Cada vez mais se fala de algo que não tem a ver nem apenas com alvos práticos, muito
menos com uma descrição da sua materialidade em termos de doença, e sim com marcas
que se registram por meio dessa linguagem codificada do mundo digital.
Talvez quem melhor expresse, o ponto em que quero chegar, é o Kurt Schneider
(1887-1967), esse grande psiquiatra e psicopatólogo alemão, sucessor do Jaspers e que não
pode, de forma alguma, ser acusado de ser um psicologista, pois é da tradição médico-
psiquiátrica. Ele mesmo em especial no seu tratado Psicopatologia Clínica (1959), um
16

clássico da psicopatologia, começa colocando em questão a própria noção que sempre


organizou a psicopatologia, de doença mental. Acha que é uma contradição dos termos.

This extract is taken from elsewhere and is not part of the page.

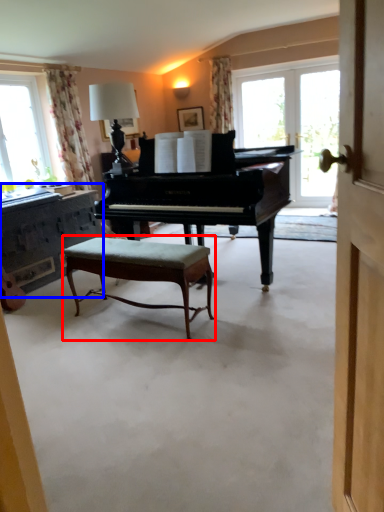 Question: Which of the following is the farthest to the observer, stool (highlighted by a red box) or dresser (highlighted by a blue box)?

Choices:
 (A) stool
 (B) dresser

Answer: (B)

A ideia de doença mental embute um dualismo cartesiano e que cria então impasses
entre esses dois mundos que não se comunicam. Se é doença, não pode ser mental, pois a
doença lida com a res extensa, com as coisas materiais do mundo; e se é espiritual, não
pode ser doença. Ou é doença, ou é mental. Mas não é os dois ao mesmo tempo! Por isso
vai tomar uma postura mais próxima do Griesinger, no sentido de que aquilo que nós
convencionamos chamar de psicopatologia, são as incidências no campo do mental
quando ocorre, e apenas quando ocorre, lesão no campo do funcionamento cerebral. Esse
seria o plano médico da psicopatologia para o Kurt Schneider.